The sequence homology, however, may not be sufficient to assure that Pjchi-2 has chitinase activity. The human glycoprotein gp39 does not exhibit chitinase activity, though it is a member of the chitinase family and possesses conserved region II (Hakala et al., 1993). The level of sequence similarity between Pjchi-2 and gp39 was almost equal to those between Pjchi-2 and the two insect chitinases (see Results). To address this issue, we shall generate Pjchi-2 using a baculovirus system and test its chitinase activity.
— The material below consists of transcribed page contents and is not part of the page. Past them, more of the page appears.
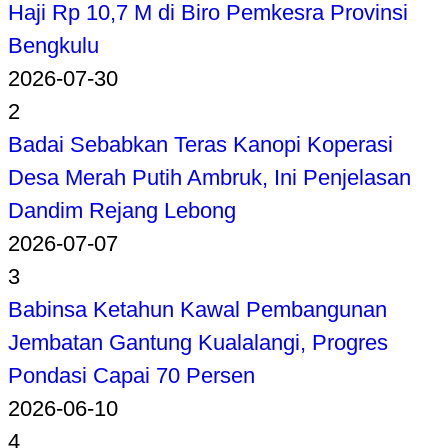
Haji Rp 10,7 M di Biro Pemkesra Provinsi
Bengkulu
2026-07-30
2
Badai Sebabkan Teras Kanopi Koperasi
Desa Merah Putih Ambruk, Ini Penjelasan
Dandim Rejang Lebong
2026-07-07
3
Babinsa Ketahun Kawal Pembangunan
Jembatan Gantung Kualalangi, Progres
Pondasi Capai 70 Persen
2026-06-10
4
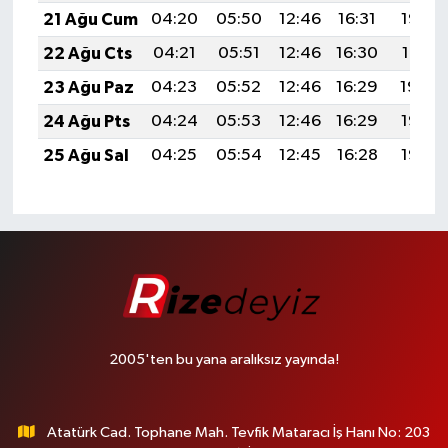
21 Ağu Cum
04:20
05:50
12:46
16:31
19:33
22 Ağu Cts
04:21
05:51
12:46
16:30
19:31
23 Ağu Paz
04:23
05:52
12:46
16:29
19:30
24 Ağu Pts
04:24
05:53
12:46
16:29
19:28
25 Ağu Sal
04:25
05:54
12:45
16:28
19:27
2005'ten bu yana aralıksız yayında!
Atatürk Cad. Tophane Mah. Tevfik Mataracı İş Hanı No: 203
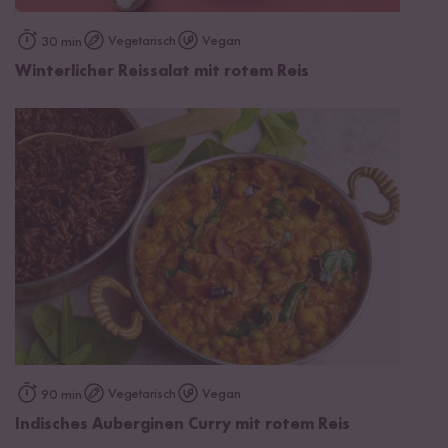
Vegetarisch
Vegan
30 min
Winterlicher Reissalat mit rotem Reis
Vegetarisch
Vegan
90 min
Indisches Auberginen Curry mit rotem Reis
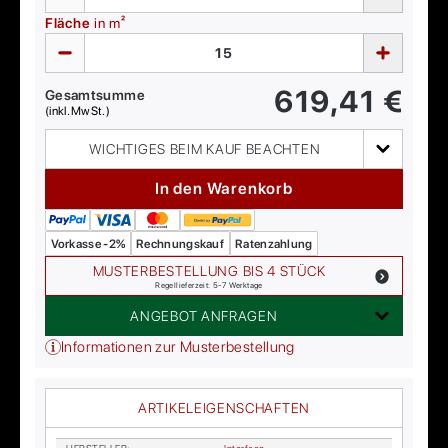
Fläche
in m²
619,41
€
Gesamtsumme
(inkl. MwSt.)
WICHTIGES BEIM KAUF BEACHTEN
In den Warenkorb
Vorkasse -2%
Rechnungskauf
Ratenzahlung
MUSTERBESTELLUNG BIS 4 STÜCK
Regellieferzeit: 5-7 Werktage
ANGEBOT ANFRAGEN
Informationen zur Musterbestellung
ARTIKELEIGENSCHAFTEN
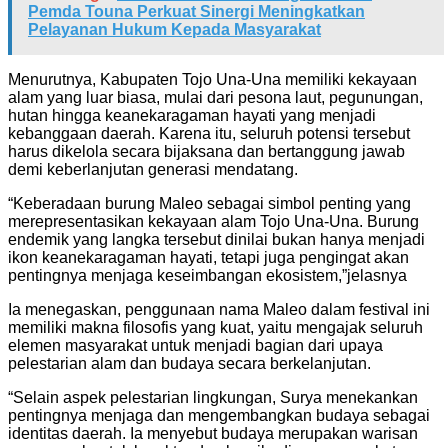
Pemda Touna Perkuat Sinergi Meningkatkan
Pelayanan Hukum Kepada Masyarakat
Menurutnya, Kabupaten Tojo Una-Una memiliki kekayaan
alam yang luar biasa, mulai dari pesona laut, pegunungan,
hutan hingga keanekaragaman hayati yang menjadi
kebanggaan daerah. Karena itu, seluruh potensi tersebut
harus dikelola secara bijaksana dan bertanggung jawab
demi keberlanjutan generasi mendatang.
“Keberadaan burung Maleo sebagai simbol penting yang
merepresentasikan kekayaan alam Tojo Una-Una. Burung
endemik yang langka tersebut dinilai bukan hanya menjadi
ikon keanekaragaman hayati, tetapi juga pengingat akan
pentingnya menjaga keseimbangan ekosistem,”jelasnya
Ia menegaskan, penggunaan nama Maleo dalam festival ini
memiliki makna filosofis yang kuat, yaitu mengajak seluruh
elemen masyarakat untuk menjadi bagian dari upaya
pelestarian alam dan budaya secara berkelanjutan.
“Selain aspek pelestarian lingkungan, Surya menekankan
pentingnya menjaga dan mengembangkan budaya sebagai
identitas daerah. Ia menyebut budaya merupakan warisan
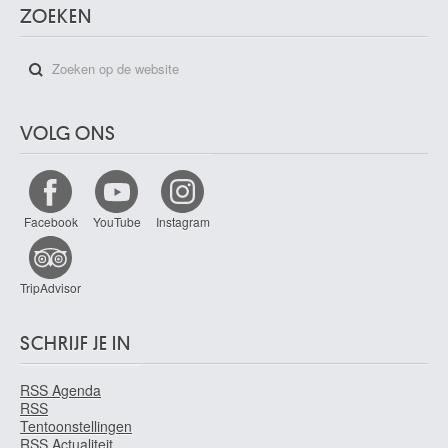
ZOEKEN
VOLG ONS
Facebook
YouTube
Instagram
TripAdvisor
SCHRIJF JE IN
RSS Agenda
RSS
Tentoonstellingen
RSS Actualiteit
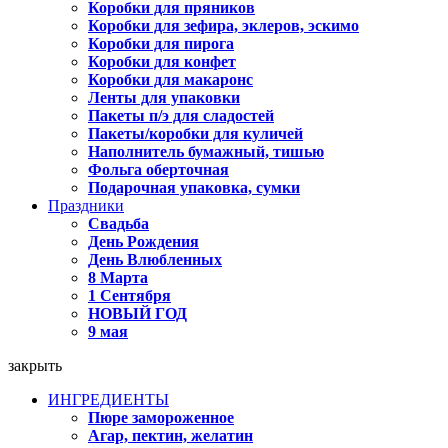
Коробки для пряников
Коробки для зефира, эклеров, эскимо
Коробки для пирога
Коробки для конфет
Коробки для макаронс
Ленты для упаковки
Пакеты п/э для сладостей
Пакеты/коробки для куличей
Наполнитель бумажный, тишью
Фольга оберточная
Подарочная упаковка, сумки
Праздники
Свадьба
День Рождения
День Влюбленных
8 Марта
1 Сентября
НОВЫЙ ГОД
9 мая
закрыть
ИНГРЕДИЕНТЫ
Пюре замороженное
Агар, пектин, желатин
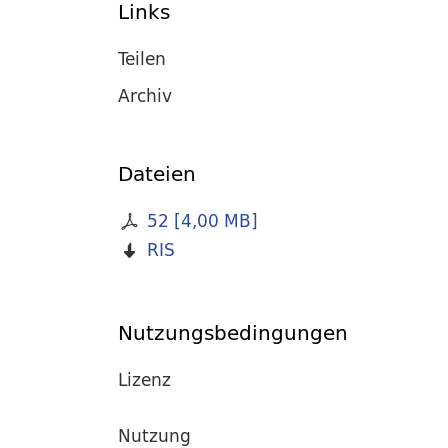
Links
Teilen
Archiv
Dateien
52
[
4,00 MB
]
RIS
Nutzungsbedingungen
Lizenz
Nutzung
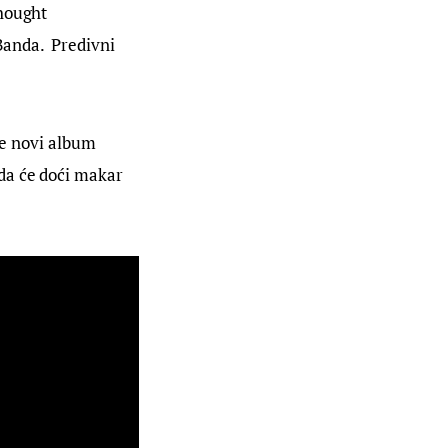
hought 
anda.  Predivni 
pe novi album 
da će doći makar 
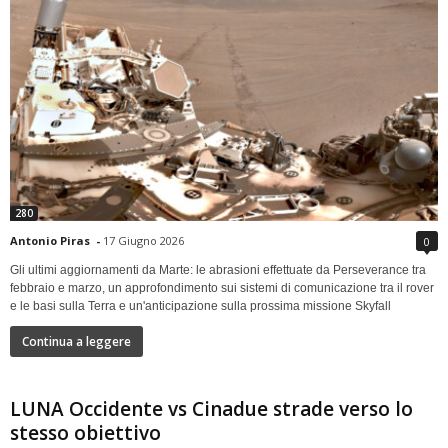
280
Antonio Piras
-
17 Giugno 2026
0
Gli ultimi aggiornamenti da Marte: le abrasioni effettuate da Perseverance tra
febbraio e marzo, un approfondimento sui sistemi di comunicazione tra il rover
e le basi sulla Terra e un'anticipazione sulla prossima missione Skyfall
Continua a leggere
LUNA Occidente vs Cinadue strade verso lo
stesso obiettivo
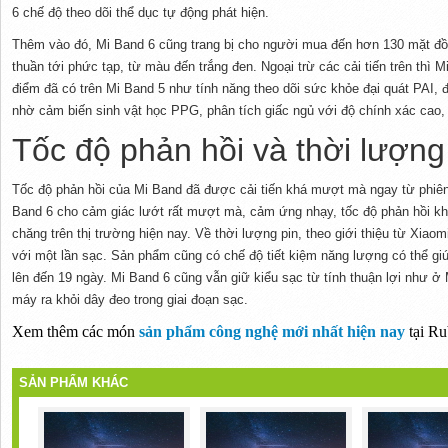
6 chế độ theo dõi thể dục tự động phát hiện.
Thêm vào đó, Mi Band 6 cũng trang bị cho người mua đến hơn 130 mặt đồ
thuần tới phức tạp, từ màu đến trắng đen. Ngoại trừ các cải tiến trên thì 
điểm đã có trên Mi Band 5 như tính năng theo dõi sức khỏe đại quát PAI, độ
nhờ cảm biến sinh vật học PPG, phân tích giấc ngủ với độ chính xác cao, t
Tốc độ phản hồi và thời lượng
Tốc độ phản hồi của Mi Band đã được cải tiến khá mượt mà ngay từ phiên
Band 6 cho cảm giác lướt rất mượt mà, cảm ứng nhạy, tốc độ phản hồi kh
chăng trên thị trường hiện nay. Về thời lượng pin, theo giới thiệu từ Xiaom
với một lần sạc. Sản phẩm cũng có chế độ tiết kiệm năng lượng có thể giú
lên đến 19 ngày. Mi Band 6 cũng vẫn giữ kiểu sạc từ tính thuận lợi như ở
máy ra khỏi dây đeo trong giai đoạn sạc.
Xem thêm các món
sản phẩm công nghệ mới nhất hiện nay
tại
Ru
SẢN PHẨM KHÁC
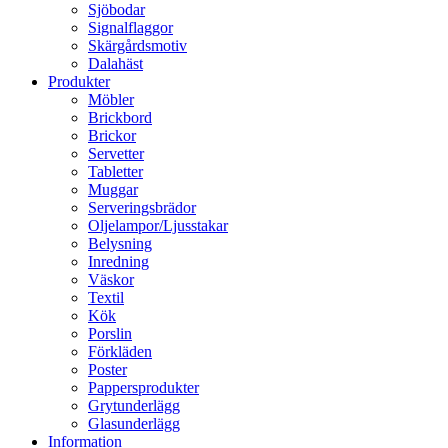
Sjöbodar
Signalflaggor
Skärgårdsmotiv
Dalahäst
Produkter
Möbler
Brickbord
Brickor
Servetter
Tabletter
Muggar
Serveringsbrädor
Oljelampor/Ljusstakar
Belysning
Inredning
Väskor
Textil
Kök
Porslin
Förkläden
Poster
Pappersprodukter
Grytunderlägg
Glasunderlägg
Information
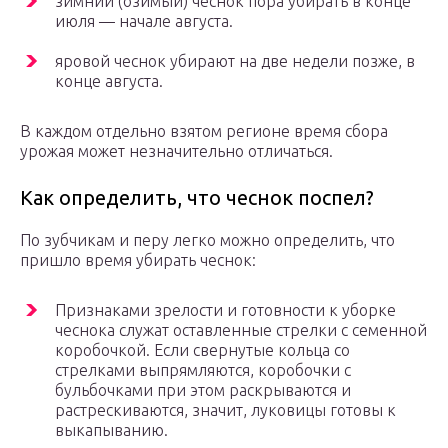
зимний (озимый) чеснок пора убирать в конце
июля — начале августа.
яровой чеснок убирают на две недели позже, в
конце августа.
В каждом отдельно взятом регионе время сбора
урожая может незначительно отличаться.
Как определить, что чеснок поспел?
По зубчикам и перу легко можно определить, что
пришло время убирать чеснок:
Признаками зрелости и готовности к уборке
чеснока служат оставленные стрелки с семенной
коробочкой. Если свернутые кольца со
стрелками выпрямляются, коробочки с
бульбочками при этом раскрываются и
растрескиваются, значит, луковицы готовы к
выкапыванию.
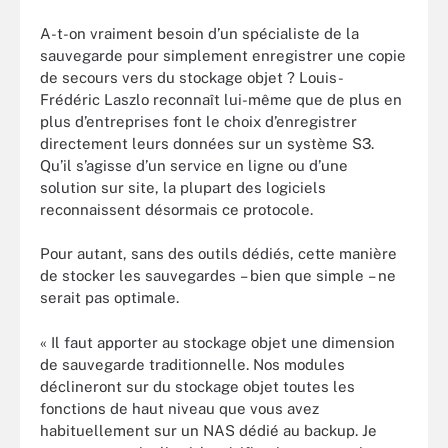
A-t-on vraiment besoin d’un spécialiste de la
sauvegarde pour simplement enregistrer une copie
de secours vers du stockage objet ? Louis-
Frédéric Laszlo reconnaît lui-même que de plus en
plus d’entreprises font le choix d’enregistrer
directement leurs données sur un système S3.
Qu’il s’agisse d’un service en ligne ou d’une
solution sur site, la plupart des logiciels
reconnaissent désormais ce protocole.
Pour autant, sans des outils dédiés, cette manière
de stocker les sauvegardes – bien que simple – ne
serait pas optimale.
« Il faut apporter au stockage objet une dimension
de sauvegarde traditionnelle. Nos modules
déclineront sur du stockage objet toutes les
fonctions de haut niveau que vous avez
habituellement sur un NAS dédié au backup. Je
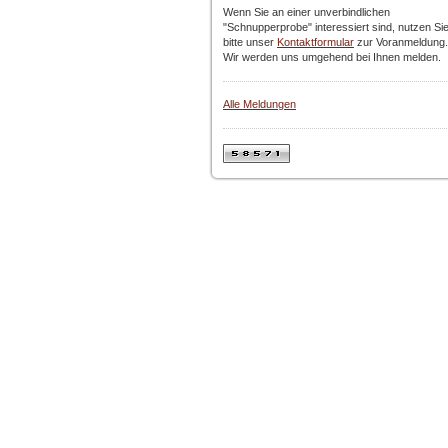
Wenn Sie an einer unverbindlichen
"Schnupperprobe" interessiert sind, nutzen Si
bitte unser
Kontaktformular
zur Voranmeldung.
Wir werden uns umgehend bei Ihnen melden.
Alle Meldungen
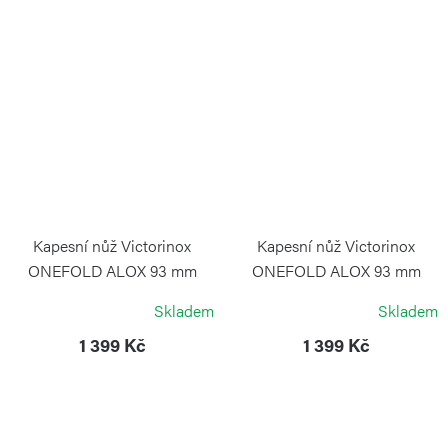
Kapesní nůž Victorinox
Kapesní nůž Victorinox
ONEFOLD ALOX 93 mm
ONEFOLD ALOX 93 mm
červený
stříbrný
Skladem
Skladem
VICTORINOX
VICTORINOX
1 399 Kč
1 399 Kč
A typical signal sequence was not found at the N-terminus of the Pjchi-2 sequence. Though the apparent absence of a signal peptide is unusual among chitinase family proteins, Pjchi-2 is not the first case. A chitinase isolated in the Gram-negative bacterium Serratia marcescens lacks a typical signal sequence (Brurberg et al., 1995). This chitinase is exported to the periplasm, via an unknown mechanism, without being processed at the N-terminus. It remains to be solved whether Pjchi-2 is cytoplasmic or secreted via a novel mechanism to the extracellular region where old exoskeleton is digested prior to molting. We shall address this question by generating antibodies against Pjchi-2 and examining its localization using immunohistochemical techniques.
This work was partly supported by Grants-in-Aid for Scientific Research (Nos. 07406009 and 08833004) from the Ministry of Education, Science, Sports and Culture of Japan, and Moritani Foundation Scholarship. We thank Drs. H. Nagasawa and K. Aida for stimulating discussion.
The cDNA sequence in Fig. 2 has been deposited in the DDBJ/EMBL/GenBank databases (accession no. D89751).